+++ DATA EXTRACTS

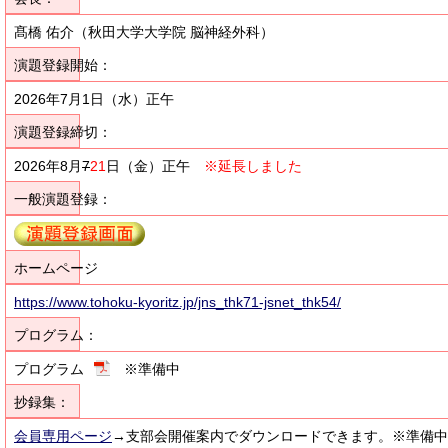
髙橋 佑介（秋田大学大学院 脳神経外科）
演題登録開始：
2026年7月1日（水）正午
演題登録締切：
2026年8月
7
21
日（金）正午
※延長しました
一般演題登録：
ホームページ
https://www.tohoku-kyoritz.jp/jns_thk71-jsnet_thk54/
プログラム：
プログラム
※準備中
抄録集：
会員専用ページ
→支部会開催案内でダウンロードできます。※準備中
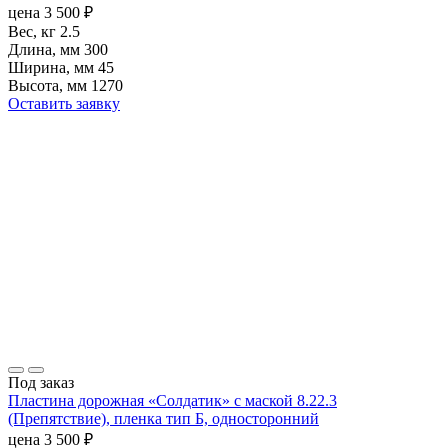
цена
3 500
₽
Вес, кг
2.5
Длина, мм
300
Ширина, мм
45
Высота, мм
1270
Оставить заявку
Под заказ
Пластина дорожная «Солдатик» с маской 8.22.3
(Препятствие), пленка тип Б, односторонний
цена
3 500
₽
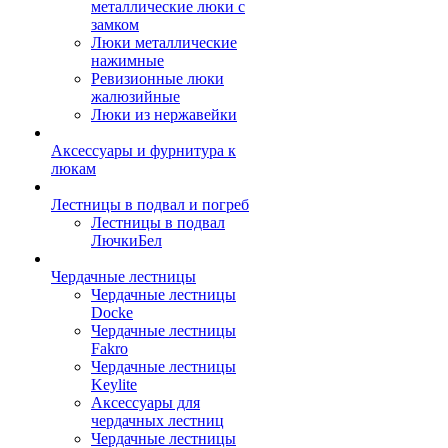
металлические люки с
замком
Люки металлические
нажимные
Ревизионные люки
жалюзийные
Люки из нержавейки
Аксессуары и фурнитура к
люкам
Лестницы в подвал и погреб
Лестницы в подвал
ЛючкиБел
Чердачные лестницы
Чердачные лестницы
Docke
Чердачные лестницы
Fakro
Чердачные лестницы
Keylite
Аксессуары для
чердачных лестниц
Чердачные лестницы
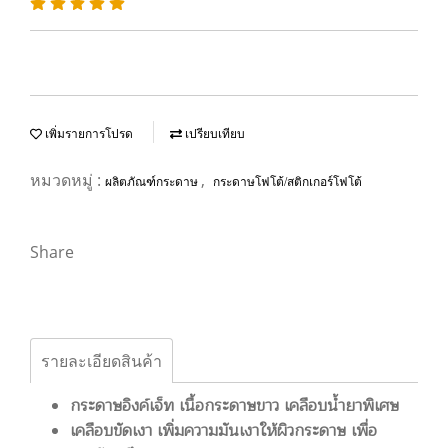
เพิ่มรายการโปรด
เปรียบเทียบ
หมวดหมู่ :
,
ผลิตภัณฑ์กระดาษ
กระดาษโฟโต้/สติกเกอร์โฟโต้
Share
รายละเอียดสินค้า
กระดาษอิงค์เจ็ท เนื้อกระดาษขาว เคลือบน้ำยาพิเศษ
เคลือบขัดเงา เพิ่มความมันเงาให้ผิวกระดาษ เพื่อ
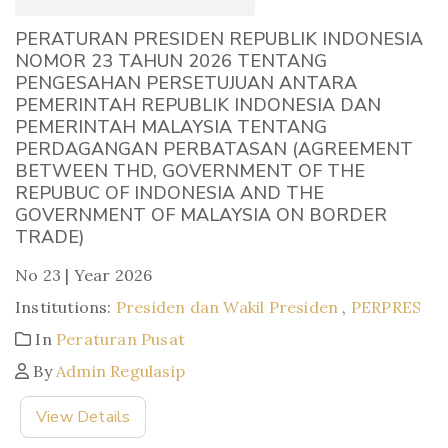
PERATURAN PRESIDEN REPUBLIK INDONESIA
NOMOR 23 TAHUN 2026 TENTANG
PENGESAHAN PERSETUJUAN ANTARA
PEMERINTAH REPUBLIK INDONESIA DAN
PEMERINTAH MALAYSIA TENTANG
PERDAGANGAN PERBATASAN (AGREEMENT
BETWEEN THD, GOVERNMENT OF THE
REPUBUC OF INDONESIA AND THE
GOVERNMENT OF MALAYSIA ON BORDER
TRADE)
No 23 | Year 2026
Institutions:
Presiden dan Wakil Presiden
,
PERPRES
In
Peraturan Pusat
By
Admin Regulasip
View Details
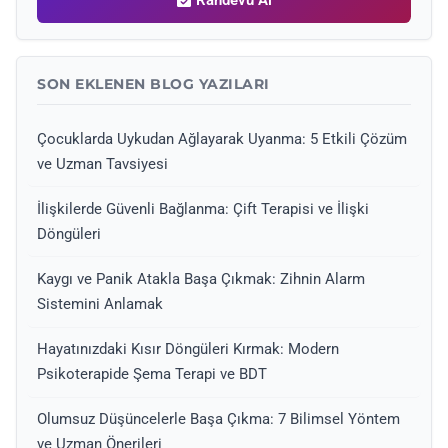
Randevu Al
SON EKLENEN BLOG YAZILARI
Çocuklarda Uykudan Ağlayarak Uyanma: 5 Etkili Çözüm
ve Uzman Tavsiyesi
İlişkilerde Güvenli Bağlanma: Çift Terapisi ve İlişki
Döngüleri
Kaygı ve Panik Atakla Başa Çıkmak: Zihnin Alarm
Sistemini Anlamak
Hayatınızdaki Kısır Döngüleri Kırmak: Modern
Psikoterapide Şema Terapi ve BDT
Olumsuz Düşüncelerle Başa Çıkma: 7 Bilimsel Yöntem
ve Uzman Önerileri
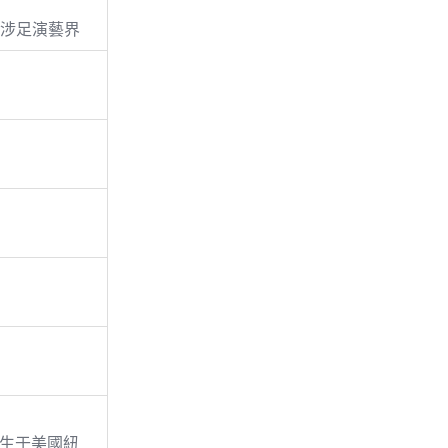
”后涉足演藝界
日出生于美國紐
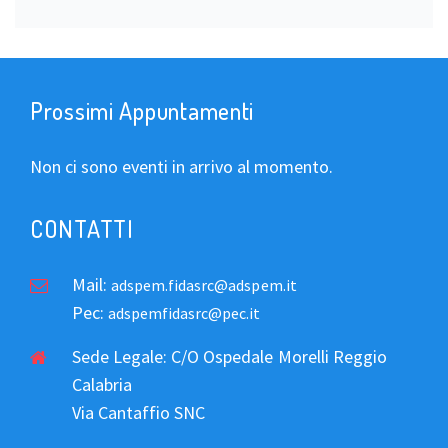
Prossimi Appuntamenti
Non ci sono eventi in arrivo al momento.
CONTATTI
Mail:
adspem.fidasrc@adspem.it
Pec:
adspemfidasrc@pec.it
Sede Legale: C/O Ospedale Morelli Reggio
Calabria
Via Cantaffio SNC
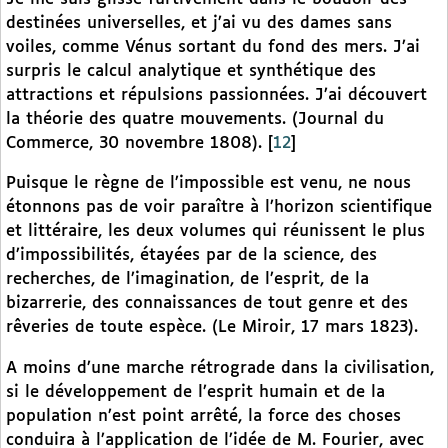
destinées universelles, et j’ai vu des dames sans
voiles, comme Vénus sortant du fond des mers. J’ai
surpris le calcul analytique et synthétique des
attractions et répulsions passionnées. J’ai découvert
la théorie des quatre mouvements. (Journal du
Commerce, 30 novembre 1808).
[
12
]
Puisque le règne de l’impossible est venu, ne nous
étonnons pas de voir paraître à l’horizon scientifique
et littéraire, les deux volumes qui réunissent le plus
d’impossibilités, étayées par de la science, des
recherches, de l’imagination, de l’esprit, de la
bizarrerie, des connaissances de tout genre et des
rêveries de toute espèce. (Le Miroir, 17 mars 1823).
A moins d’une marche rétrograde dans la civilisation,
si le développement de l’esprit humain et de la
population n’est point arrêté, la force des choses
conduira à l’application de l’idée de M. Fourier, avec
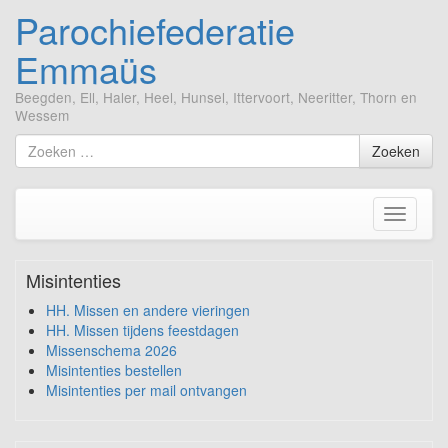
Parochiefederatie
Emmaüs
Beegden, Ell, Haler, Heel, Hunsel, Ittervoort, Neeritter, Thorn en
Wessem
Ga
Zoek
Zoeken
naar
naar
de
inhoud
Toggle
navigati
Misintenties
HH. Missen en andere vieringen
HH. Missen tijdens feestdagen
Missenschema 2026
Misintenties bestellen
Misintenties per mail ontvangen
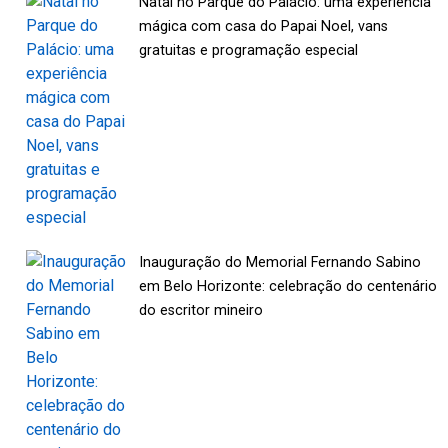
Natal no Parque do Palácio: uma experiência
mágica com casa do Papai Noel, vans
gratuitas e programação especial
Inauguração do Memorial Fernando Sabino
em Belo Horizonte: celebração do centenário
do escritor mineiro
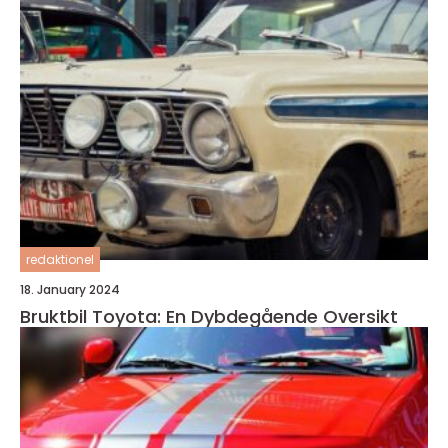
redaktionel
18. January 2024
Bruktbil Toyota: En Dybdegående Oversikt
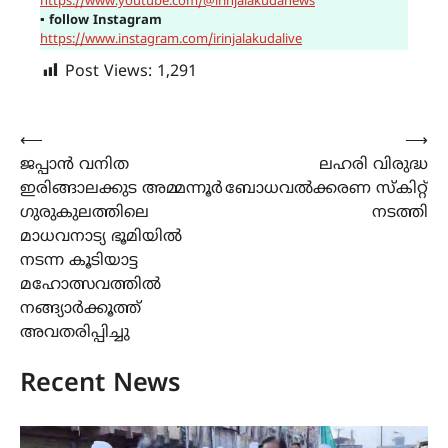
https://www.youtube.com/@irinjalakudanews
▪
follow Instagram
https://www.instagram.com/irinjalakudalive
Post Views:
1,291
Post
⟵
⟶
ജപ്പാൻ വനിത
ലഹരി വിരുദ്ധ
navigation
ഇരിങ്ങാലക്കുട അമ്മന്നൂർ
ബോധവൽക്കരണ സ്കിറ്റ്
ഗുരുകുലത്തിലെ
നടത്തി
മാധവനാട്യ ഭൂമിയിൽ
നടന്ന കൂടിയാട്ട
മഹോത്സവത്തിൽ
നങ്ങ്യാർക്കൂത്ത്
അവതരിപ്പിച്ചു
Recent News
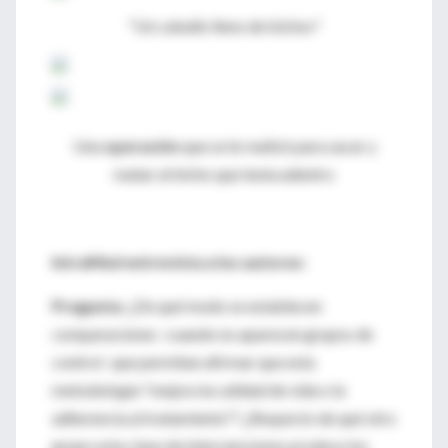
"Un caballo lleno de bichos"
Una
operación
que se le realizó para sacar y
matar al bicho que tenía adentro
IntraMed entrevista a los autores:
Pregunta:
¿De qué modo se establecen
comparaciones -cuando no aparecen grupos de
control- que permitan afirmar que esta
metodología "mejora la calidad de vida o la
adherencia al tratamiento"? ¿Respecto de qué otro
grupo esta clase de intervenciones produce los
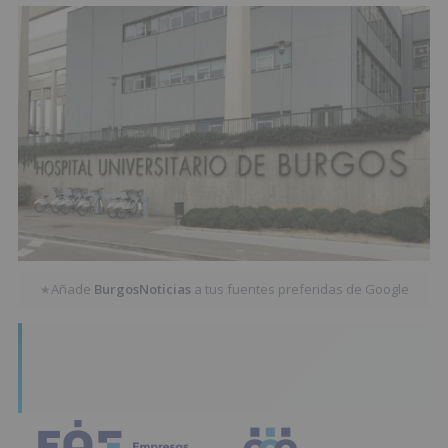
Añade
BurgosNoticias
a tus fuentes preferidas de Google
★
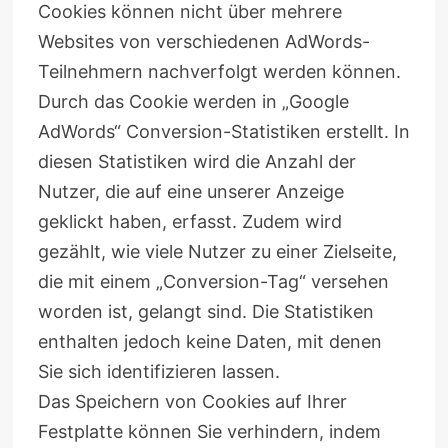
Cookies können nicht über mehrere
Websites von verschiedenen AdWords-
Teilnehmern nachverfolgt werden können.
Durch das Cookie werden in „Google
AdWords“ Conversion-Statistiken erstellt. In
diesen Statistiken wird die Anzahl der
Nutzer, die auf eine unserer Anzeige
geklickt haben, erfasst. Zudem wird
gezählt, wie viele Nutzer zu einer Zielseite,
die mit einem „Conversion-Tag“ versehen
worden ist, gelangt sind. Die Statistiken
enthalten jedoch keine Daten, mit denen
Sie sich identifizieren lassen.
Das Speichern von Cookies auf Ihrer
Festplatte können Sie verhindern, indem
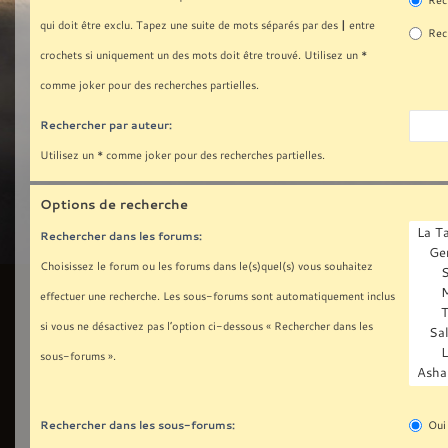
Rech
|
qui doit être exclu. Tapez une suite de mots séparés par des
entre
Rech
crochets si uniquement un des mots doit être trouvé. Utilisez un *
comme joker pour des recherches partielles.
Rechercher par auteur:
Utilisez un * comme joker pour des recherches partielles.
Options de recherche
Rechercher dans les forums:
Choisissez le forum ou les forums dans le(s)quel(s) vous souhaitez
effectuer une recherche. Les sous-forums sont automatiquement inclus
si vous ne désactivez pas l’option ci-dessous « Rechercher dans les
sous-forums ».
Rechercher dans les sous-forums:
Oui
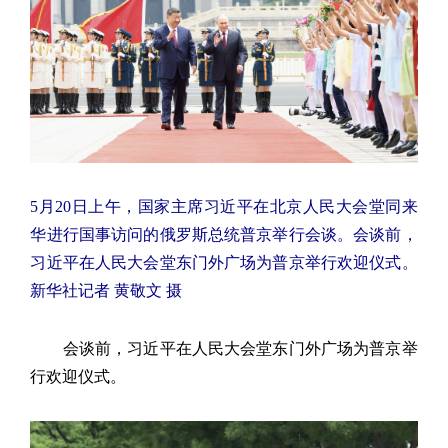
5月20日上午，国家主席习近平在北京人民大会堂同来
华进行国事访问的俄罗斯总统普京举行会谈。会谈前，
习近平在人民大会堂东门外广场为普京举行欢迎仪式。
新华社记者 黄敬文 摄
会谈前，习近平在人民大会堂东门外广场为普京举
行欢迎仪式。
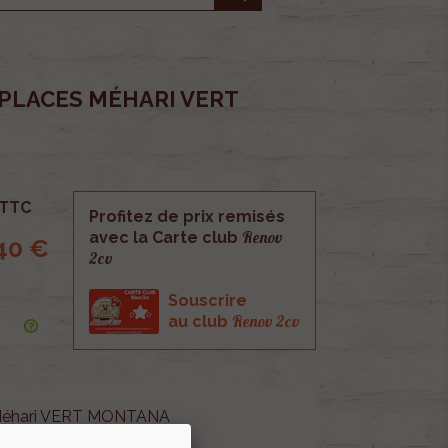
 PLACES MÉHARI VERT
TTC
Profitez de prix remisés
Renov
avec la Carte club
40 €
2cv
Souscrire
Renov 2cv
au club
s Méhari VERT MONTANA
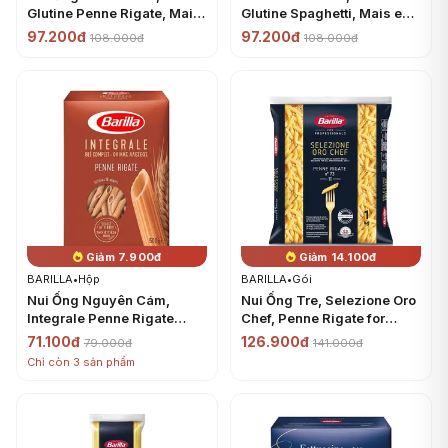
Glutine Penne Rigate, Mais
Glutine Spaghetti, Mais e
& Riso (400g) - BARILLA
Riso Integrale (400g) -
97.200đ
97.200đ
108.000đ
108.000đ
BARILLA
Giảm 7.900đ
Giảm 14.100đ
BARILLA
•
Hộp
BARILLA
•
Gói
Nui Ống Nguyên Cám,
Nui Ống Tre, Selezione Oro
Integrale Penne Rigate
Chef, Penne Rigate for
(500g) - BARILLA
Professionals, No. 73 (1kg)
71.100đ
126.900đ
79.000đ
141.000đ
- BARILLA
Chỉ còn 3 sản phẩm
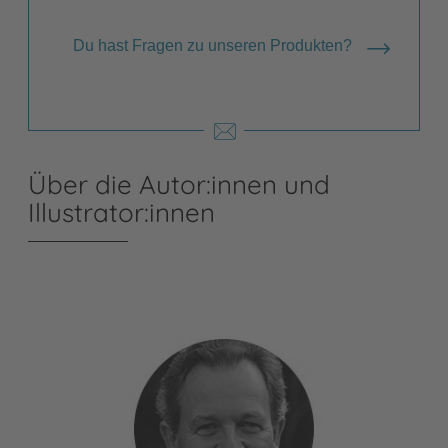
Du hast Fragen zu unseren Produkten?
Über die Autor:innen und
Illustrator:innen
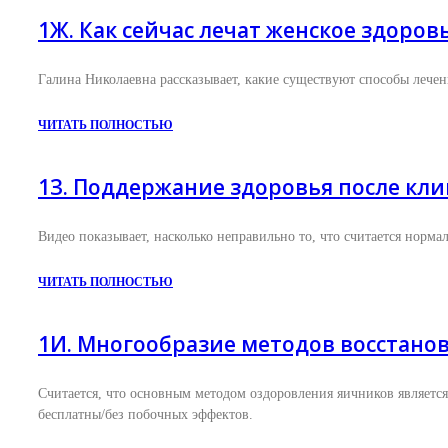
1Ж. Как сейчас лечат женское здоров
Галина Николаевна рассказывает, какие существуют способы лечен
ЧИТАТЬ ПОЛНОСТЬЮ
1З. Поддержание здоровья после кли
Видео показывает, насколько неправильно то, что считается норма
ЧИТАТЬ ПОЛНОСТЬЮ
1И. Многообразие методов восстано
Считается, что основным методом оздоровления яичников является 
бесплатны/без побочных эффектов.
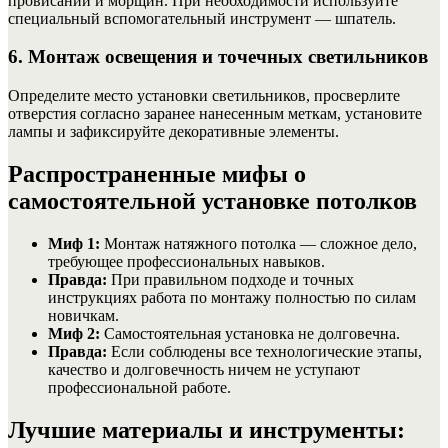
провисаний и морщин. При необходимости используйте
специальный вспомогательный инструмент — шпатель.
6. Монтаж освещения и точечных светильников
Определите место установки светильников, просверлите
отверстия согласно заранее нанесенным меткам, установите
лампы и зафиксируйте декоративные элементы.
Распространенные мифы о
самостоятельной установке потолков
Миф 1:
Монтаж натяжного потолка — сложное дело,
требующее профессиональных навыков.
Правда:
При правильном подходе и точных
инструкциях работа по монтажу полностью по силам
новичкам.
Миф 2:
Самостоятельная установка не долговечна.
Правда:
Если соблюдены все технологические этапы,
качество и долговечность ничем не уступают
профессиональной работе.
Лучшие материалы и инструменты:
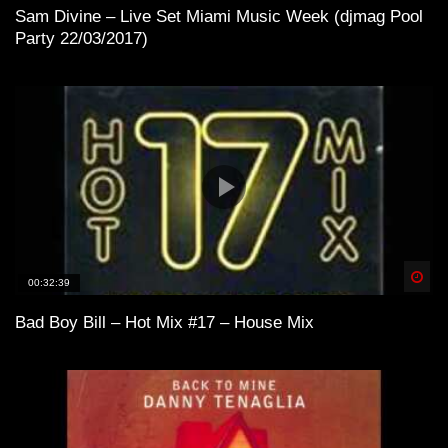
Sam Divine – Live Set Miami Music Week (djmag Pool
Party 22/03/2017)
Spä
00:32:39
Bad Boy Bill – Hot Mix #17 – House Mix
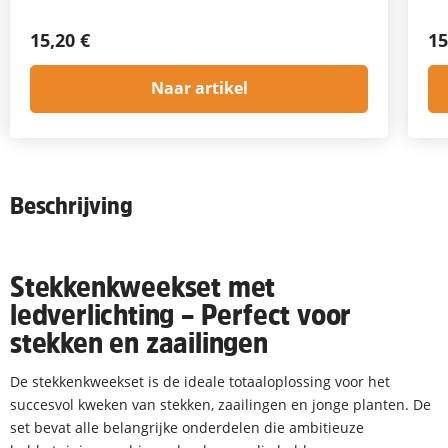
15,20 €
15
Naar artikel
Beschrijving
Stekkenkweekset met
ledverlichting – Perfect voor
stekken en zaailingen
De stekkenkweekset is de ideale totaaloplossing voor het
succesvol kweken van stekken, zaailingen en jonge planten. De
set bevat alle belangrijke onderdelen die ambitieuze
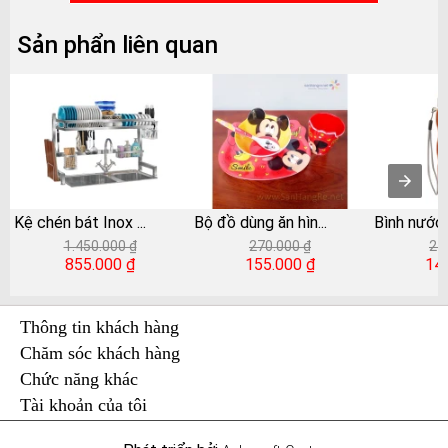
Sản phẩn liên quan
Kệ chén bát Inox
...
Bộ đồ dùng ăn hìn
...
Bình nước 
1.450.000 ₫
270.000 ₫
24
855.000 ₫
155.000 ₫
14
Thông tin khách hàng
Chăm sóc khách hàng
Chức năng khác
Tài khoản của tôi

++++++

ACTIVITY: Go through the data above and copy each line that holds the word "Rechercher".

RESULT FOR THIS TASK:
Rechercher par auteur:
Rechercher dans les forums:
si vous ne désactivez pas l’option ci-dessous « Rechercher dans les
Rechercher dans les sous-forums:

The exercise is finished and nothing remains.